◆ Work instructions
In full and without change, transcribe the records below.
^^^^^^^^
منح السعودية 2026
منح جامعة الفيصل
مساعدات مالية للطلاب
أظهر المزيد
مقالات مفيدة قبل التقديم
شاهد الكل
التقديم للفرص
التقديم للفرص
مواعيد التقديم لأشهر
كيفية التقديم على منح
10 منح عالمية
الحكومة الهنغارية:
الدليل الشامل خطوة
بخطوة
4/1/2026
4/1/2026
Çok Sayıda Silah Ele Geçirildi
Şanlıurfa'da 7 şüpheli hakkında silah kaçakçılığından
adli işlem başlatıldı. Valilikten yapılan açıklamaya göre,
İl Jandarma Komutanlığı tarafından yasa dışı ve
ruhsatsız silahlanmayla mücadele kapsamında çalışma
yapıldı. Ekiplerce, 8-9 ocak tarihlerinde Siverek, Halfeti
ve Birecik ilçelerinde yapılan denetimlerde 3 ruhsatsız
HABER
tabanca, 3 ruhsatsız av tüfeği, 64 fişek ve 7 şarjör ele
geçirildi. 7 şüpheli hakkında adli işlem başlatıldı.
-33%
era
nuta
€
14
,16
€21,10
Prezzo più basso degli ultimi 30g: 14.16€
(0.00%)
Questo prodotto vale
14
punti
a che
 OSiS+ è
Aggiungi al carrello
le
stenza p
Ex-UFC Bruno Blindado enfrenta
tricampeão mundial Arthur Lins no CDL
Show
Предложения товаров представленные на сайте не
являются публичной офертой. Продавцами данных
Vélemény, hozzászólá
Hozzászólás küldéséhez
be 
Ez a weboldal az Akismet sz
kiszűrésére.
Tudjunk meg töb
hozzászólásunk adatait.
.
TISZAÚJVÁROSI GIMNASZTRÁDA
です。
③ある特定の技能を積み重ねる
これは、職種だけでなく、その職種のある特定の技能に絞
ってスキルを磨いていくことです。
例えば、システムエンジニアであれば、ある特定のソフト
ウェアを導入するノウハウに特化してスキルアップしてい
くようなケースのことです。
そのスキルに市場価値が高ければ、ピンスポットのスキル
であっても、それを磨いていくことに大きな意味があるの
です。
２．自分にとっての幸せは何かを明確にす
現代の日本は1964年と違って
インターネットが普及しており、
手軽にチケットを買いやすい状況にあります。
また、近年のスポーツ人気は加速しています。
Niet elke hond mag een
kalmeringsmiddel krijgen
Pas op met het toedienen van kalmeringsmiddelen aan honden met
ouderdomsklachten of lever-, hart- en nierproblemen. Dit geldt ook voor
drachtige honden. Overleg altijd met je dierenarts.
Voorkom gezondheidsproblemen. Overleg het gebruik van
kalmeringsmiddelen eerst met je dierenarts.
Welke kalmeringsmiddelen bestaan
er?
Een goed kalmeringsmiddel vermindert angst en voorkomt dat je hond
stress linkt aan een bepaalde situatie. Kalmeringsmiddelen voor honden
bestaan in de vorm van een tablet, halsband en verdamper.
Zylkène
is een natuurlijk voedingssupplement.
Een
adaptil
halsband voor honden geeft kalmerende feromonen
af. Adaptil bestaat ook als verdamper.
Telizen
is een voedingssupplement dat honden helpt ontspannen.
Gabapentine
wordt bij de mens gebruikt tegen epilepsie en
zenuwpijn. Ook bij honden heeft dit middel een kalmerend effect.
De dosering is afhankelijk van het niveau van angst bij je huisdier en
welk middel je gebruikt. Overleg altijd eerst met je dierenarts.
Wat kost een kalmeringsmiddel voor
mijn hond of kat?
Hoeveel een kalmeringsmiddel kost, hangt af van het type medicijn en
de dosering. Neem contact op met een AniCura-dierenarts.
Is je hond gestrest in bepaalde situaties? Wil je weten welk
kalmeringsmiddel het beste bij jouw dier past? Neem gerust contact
^^^^^^^^
◆ Final answer
منح السعودية 2026
منح جامعة الفيصل
مساعدات مالية للطلاب
أظهر المزيد
مقالات مفيدة قبل التقديم
شاهد الكل
التقديم للفرص
التقديم للفرص
مواعيد التقديم لأشهر
كيفية التقديم على منح
10 منح عالمية
الحكومة الهنغارية:
الدليل الشامل خطوة
بخطوة
4/1/2026
4/1/2026
Çok Sayıda Silah Ele Geçirildi
Şanlıurfa'da 7 şüpheli hakkında silah kaçakçılığından
adli işlem başlatıldı. Valilikten yapılan açıklamaya göre,
İl Jandarma Komutanlığı tarafından yasa dışı ve
ruhsatsız silahlanmayla mücadele kapsamında çalışma
yapıldı. Ekiplerce, 8-9 ocak tarihlerinde Siverek, Halfeti
ve Birecik ilçelerinde yapılan denetimlerde 3 ruhsatsız
HABER
tabanca, 3 ruhsatsız av tüfeği, 64 fişek ve 7 şarjör ele
geçirildi. 7 şüpheli hakkında adli işlem başlatıldı.
-33%
era
nuta
€
14
,16
€21,10
Prezzo più basso degli ultimi 30g: 14.16€
(0.00%)
Questo prodotto vale
14
punti
a che
 OSiS+ è
Aggiungi al carrello
le
stenza p
Ex-UFC Bruno Blindado enfrenta
tricampeão mundial Arthur Lins no CDL
Show
Предложения товаров представленные на сайте не
являются публичной офертой. Продавцами данных
Vélemény, hozzászólá
Hozzászólás küldéséhez
be 
Ez a weboldal az Akismet sz
kiszűrésére.
Tudjunk meg töb
hozzászólásunk adatait.
.
TISZAÚJVÁROSI GIMNASZTRÁDA
です。
③ある特定の技能を積み重ねる
これは、職種だけでなく、その職種のある特定の技能に絞
ってスキルを磨いていくことです。
例えば、システムエンジニアであれば、ある特定のソフト
ウェアを導入するノウハウに特化してスキルアップしてい
くようなケースのことです。
そのスキルに市場価値が高ければ、ピンスポットのスキル
であっても、それを磨いていくことに大きな意味があるの
です。
２．自分にとっての幸せは何かを明確にす
現代の日本は1964年と違って
インターネットが普及しており、
手軽にチケットを買いやすい状況にあります。
また、近年のスポーツ人気は加速しています。
Niet elke hond mag een
kalmeringsmiddel krijgen
Pas op met het toedienen van kalmeringsmiddelen aan honden met
ouderdomsklachten of lever-, hart- en nierproblemen. Dit geldt ook voor
drachtige honden. Overleg altijd met je dierenarts.
Voorkom gezondheidsproblemen. Overleg het gebruik van
kalmeringsmiddelen eerst met je dierenarts.
Welke kalmeringsmiddelen bestaan
er?
Een goed kalmeringsmiddel vermindert angst en voorkomt dat je hond
stress linkt aan een bepaalde situatie. Kalmeringsmiddelen voor honden
bestaan in de vorm van een tablet, halsband en verdamper.
Zylkène
is een natuurlijk voedingssupplement.
Een
adaptil
halsband voor honden geeft kalmerende feromonen
af. Adaptil bestaat ook als verdamper.
Telizen
is een voedingssupplement dat honden helpt ontspannen.
Gabapentine
wordt bij de mens gebruikt tegen epilepsie en
zenuwpijn. Ook bij honden heeft dit middel een kalmerend effect.
De dosering is afhankelijk van het niveau van angst bij je huisdier en
welk middel je gebruikt. Overleg altijd eerst met je dierenarts.
Wat kost een kalmeringsmiddel voor
mijn hond of kat?
Hoeveel een kalmeringsmiddel kost, hangt af van het type medicijn en
de dosering. Neem contact op met een AniCura-dierenarts.
Is je hond gestrest in bepaalde situaties? Wil je weten welk
kalmeringsmiddel het beste bij jouw dier past? Neem gerust contact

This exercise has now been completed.